TL; DR: Service running in cloud run is abruptly killed, can’t find any evidence to why.
Disclosure: I’m still familiarizing myself with GCP, so I might be missing something obvious.
I have a Cloud Run service running a scrapyd image. Scrapyd is a daemon service for deploying and running Scrapy spiders.
When running, the instances mount a GS bucket to persist storage. (Not sure if relevant)
Everything works, including project deployment. The problem is when a scrapy job is running: Sometimes the running job gets terminated. Without any explanation or apparent reason. For example the last 3 test jobs I executed, with the same project and same spider:
- The first got terminated after 15min01sec
- The second ran for over 16 HOURS and I manually terminated.
- The third got terminated after 1hour 58min 03sec.
None of the hardware limits were hit, here are the metrics for the third job (between 1pm and 3pm)
In the GCP logs there is nothing that indicates why the process got terminated. No warning or errors, it doesn’t even acknowledges that the job was killed. The scrapyd process is unaffected, and continues to run. The job logs terminate abruptly like this (last line of the log):
2024-07-26 17:59:20 [scrapy.extensions.logstats] INFO: Crawled 409 pages (at 4 pages/min), scraped 3783 items (at 4 items/min)
If you are not familiar with scrapy:
- When a job ends, it logs the job stats, including if it receives SIGTERM.
- If scrapy receives SIGTERM more than once it forcefully shutdown, but logs it first. E.g:
2024-07-26 14:54:22 [scrapy.crawler] INFO: Received SIGTERM twice, forcing unclean shutdown
(from example 2)
Relevant notes
- The job termination is so abrupt that I can only assume that the service got a SIGKILL. I don’t know why though.

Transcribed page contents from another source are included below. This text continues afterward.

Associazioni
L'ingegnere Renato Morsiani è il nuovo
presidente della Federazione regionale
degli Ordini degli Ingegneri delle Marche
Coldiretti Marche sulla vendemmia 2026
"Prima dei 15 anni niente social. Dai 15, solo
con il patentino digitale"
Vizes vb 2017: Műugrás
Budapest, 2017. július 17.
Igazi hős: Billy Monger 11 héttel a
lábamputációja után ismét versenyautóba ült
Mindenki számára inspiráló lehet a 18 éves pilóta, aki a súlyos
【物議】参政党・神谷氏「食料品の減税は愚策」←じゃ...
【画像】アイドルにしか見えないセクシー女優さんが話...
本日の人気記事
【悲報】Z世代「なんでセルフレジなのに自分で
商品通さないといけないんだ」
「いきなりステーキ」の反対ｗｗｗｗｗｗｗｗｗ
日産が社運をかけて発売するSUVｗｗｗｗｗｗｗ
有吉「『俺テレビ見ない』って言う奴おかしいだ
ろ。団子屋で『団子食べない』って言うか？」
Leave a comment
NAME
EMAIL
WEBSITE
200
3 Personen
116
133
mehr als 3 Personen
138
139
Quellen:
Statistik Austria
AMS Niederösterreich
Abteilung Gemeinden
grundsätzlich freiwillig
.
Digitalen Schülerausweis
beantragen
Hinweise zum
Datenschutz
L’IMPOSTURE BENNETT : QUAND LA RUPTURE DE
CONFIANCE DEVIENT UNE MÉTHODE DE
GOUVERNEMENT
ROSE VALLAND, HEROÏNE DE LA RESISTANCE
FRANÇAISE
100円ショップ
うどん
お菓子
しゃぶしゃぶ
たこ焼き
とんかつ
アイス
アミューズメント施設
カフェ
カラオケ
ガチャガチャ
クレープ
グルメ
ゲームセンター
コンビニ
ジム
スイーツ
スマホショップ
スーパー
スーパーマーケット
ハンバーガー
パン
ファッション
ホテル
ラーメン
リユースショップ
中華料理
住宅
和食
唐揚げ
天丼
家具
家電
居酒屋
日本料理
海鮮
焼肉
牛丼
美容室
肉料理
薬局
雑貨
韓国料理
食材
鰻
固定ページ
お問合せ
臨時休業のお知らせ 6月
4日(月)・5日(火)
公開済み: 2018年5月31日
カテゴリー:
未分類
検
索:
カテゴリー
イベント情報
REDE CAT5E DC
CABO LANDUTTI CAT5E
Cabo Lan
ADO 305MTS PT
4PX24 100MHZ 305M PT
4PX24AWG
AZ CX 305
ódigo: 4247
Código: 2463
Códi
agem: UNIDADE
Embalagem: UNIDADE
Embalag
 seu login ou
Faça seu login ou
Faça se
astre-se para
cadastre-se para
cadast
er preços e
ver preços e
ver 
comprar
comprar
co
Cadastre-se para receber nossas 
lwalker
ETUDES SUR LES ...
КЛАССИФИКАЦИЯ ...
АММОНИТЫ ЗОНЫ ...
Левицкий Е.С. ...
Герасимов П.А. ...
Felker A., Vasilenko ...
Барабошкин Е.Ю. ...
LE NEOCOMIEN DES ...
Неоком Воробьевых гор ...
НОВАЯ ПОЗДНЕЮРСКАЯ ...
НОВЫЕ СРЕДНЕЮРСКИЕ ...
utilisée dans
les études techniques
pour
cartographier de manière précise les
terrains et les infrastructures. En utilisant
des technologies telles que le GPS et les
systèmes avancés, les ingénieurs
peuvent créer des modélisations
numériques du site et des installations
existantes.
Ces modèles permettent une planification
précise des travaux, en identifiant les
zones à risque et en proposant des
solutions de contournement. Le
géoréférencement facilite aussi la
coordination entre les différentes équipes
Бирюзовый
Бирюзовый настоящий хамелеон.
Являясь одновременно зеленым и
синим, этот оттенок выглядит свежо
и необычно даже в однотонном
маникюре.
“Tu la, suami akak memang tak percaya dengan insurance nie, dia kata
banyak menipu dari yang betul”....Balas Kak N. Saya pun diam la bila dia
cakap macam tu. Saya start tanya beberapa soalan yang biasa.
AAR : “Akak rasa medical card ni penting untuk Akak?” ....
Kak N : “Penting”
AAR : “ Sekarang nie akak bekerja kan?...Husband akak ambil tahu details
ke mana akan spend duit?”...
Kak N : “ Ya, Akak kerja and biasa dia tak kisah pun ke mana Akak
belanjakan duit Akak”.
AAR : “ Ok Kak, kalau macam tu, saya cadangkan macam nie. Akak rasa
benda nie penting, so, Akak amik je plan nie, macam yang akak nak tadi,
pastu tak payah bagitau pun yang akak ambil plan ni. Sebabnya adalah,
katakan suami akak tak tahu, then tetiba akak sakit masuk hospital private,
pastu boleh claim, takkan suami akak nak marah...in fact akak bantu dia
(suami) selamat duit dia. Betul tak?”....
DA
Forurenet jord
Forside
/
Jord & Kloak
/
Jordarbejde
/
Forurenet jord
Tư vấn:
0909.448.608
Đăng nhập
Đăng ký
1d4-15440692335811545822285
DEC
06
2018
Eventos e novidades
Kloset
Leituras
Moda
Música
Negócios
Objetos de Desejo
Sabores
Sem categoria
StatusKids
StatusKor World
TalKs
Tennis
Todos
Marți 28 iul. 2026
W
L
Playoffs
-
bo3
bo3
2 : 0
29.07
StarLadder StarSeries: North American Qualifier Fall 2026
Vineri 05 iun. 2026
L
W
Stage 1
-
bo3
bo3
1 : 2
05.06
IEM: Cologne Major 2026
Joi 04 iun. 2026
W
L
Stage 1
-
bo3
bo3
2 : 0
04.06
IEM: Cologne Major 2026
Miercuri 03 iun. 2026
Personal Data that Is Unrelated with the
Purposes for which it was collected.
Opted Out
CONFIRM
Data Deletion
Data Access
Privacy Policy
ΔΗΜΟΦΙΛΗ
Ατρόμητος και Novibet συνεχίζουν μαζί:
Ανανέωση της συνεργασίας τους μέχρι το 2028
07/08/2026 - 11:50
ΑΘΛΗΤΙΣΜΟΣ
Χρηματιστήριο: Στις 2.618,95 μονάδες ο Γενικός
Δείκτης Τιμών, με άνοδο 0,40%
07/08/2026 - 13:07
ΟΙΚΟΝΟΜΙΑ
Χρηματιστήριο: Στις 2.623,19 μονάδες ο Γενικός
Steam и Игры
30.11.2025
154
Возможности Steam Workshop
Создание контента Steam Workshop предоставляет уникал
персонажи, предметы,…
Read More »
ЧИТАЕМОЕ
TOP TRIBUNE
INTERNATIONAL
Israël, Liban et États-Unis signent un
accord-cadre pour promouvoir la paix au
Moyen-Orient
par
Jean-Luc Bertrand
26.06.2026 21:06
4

- I couldn’t reproduce this problem outside Cloud Run, which leads me to believe that this is somehow related to how Cloud Run operates.
- If you notice in the image the “Container Instance Count” a second container is spun up and down three times during the job. I don’t know why, or if it is in anyway related. A second container would only include the scrapyd service, and AFAIK wouldn’t affect the job in anyway, as it is not distributed.
My questions are:
- What could be the cause?
- Where else can I look for insight beyond metrics and Logs Explorer?